Hector Florentino

Personal information
- Full name: Hector Florentino Roca
- Born: 2 November 1972 (age 53)

Medal record
Equestrian
Representing Dominican Republic
Central American and Caribbean Games
| Gold medal – first place | 2018 Barranquilla | Individual jumping |
| Bronze medal – third place | 2014 Veracruz | Individual jumping |

= Hector Florentino =

Equestrian from Dominican Republic

Hector Florentino Roca (born 2 November 1972) is an equestrian from Dominican Republic.

==Career==
He won gold at the 2018 Central American and Caribbean Games in Barranquilla, Colombia. In 2011, 2015, and 2020, the Dominican Equestrian Sports Federation named him the International Jumping Rider of the Year. He was selected to compete for Dominican Republic at the 2020 Summer Olympics in the show jumping.

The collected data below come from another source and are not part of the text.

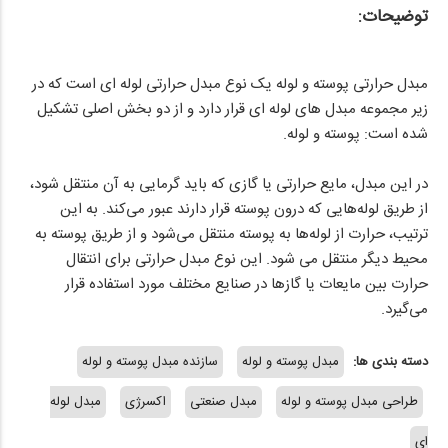
توضیحات:
مبدل حرارتی پوسته و لوله یک نوع مبدل حرارتی لوله ای است که در
زیر مجموعه مبدل های لوله ای قرار دارد و از دو بخش اصلی تشکیل
در این مبدل، مایع حرارتی یا گازی که باید گرمایی به آن منتقل شود،
از طریق لوله‌هایی که درون پوسته قرار دارند عبور می‌کند. به این
ترتیب، حرارت از لوله‌ها به پوسته منتقل می‌شود و از طریق پوسته به
محیط دیگر منتقل می شود. این نوع مبدل حرارتی برای انتقال
حرارت بین مایعات یا گازها در صنایع مختلف مورد استفاده قرار
می‌گیرد.
دسته بندی ها:
مبدل پوسته و لوله
سازنده مبدل پوسته و لوله
طراحی مبدل پوسته و لوله
مبدل صنعتی
اکسرژی
مبدل لوله
ای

In January 2022, riding ABC Quantum Cruise Florentino won the opening first Challenge Cup at the Winter Equestrian Festival hosted at the Palm Beach International Equestrian Centre in Florida.
In May 2022, Florentino won the $75,000 Bear’s Smokehouse BBQ Grand Prix CSI 2* event in Mill Spring, North Carolina riding ABC Quantum Cruise. Florentino had two rides in the 7 horse jump off. Rising Ultimo, Florentino won the $35,000 Welcome Cup at the Kentucky Horse Show held in Lexington in May 2022.

In 2023, Florentino was suspended for an Equine Anti-Doping Rule Violation. The horse, Meadowvale Cruise, was tested during the Bolivarian Games and returned a positive result for Testosterone, which is an anabolic steroid that improves performance by promoting muscular development. Testosterone is a “Banned Substance” under the FEI's 2022 Equine Prohibited Substances list.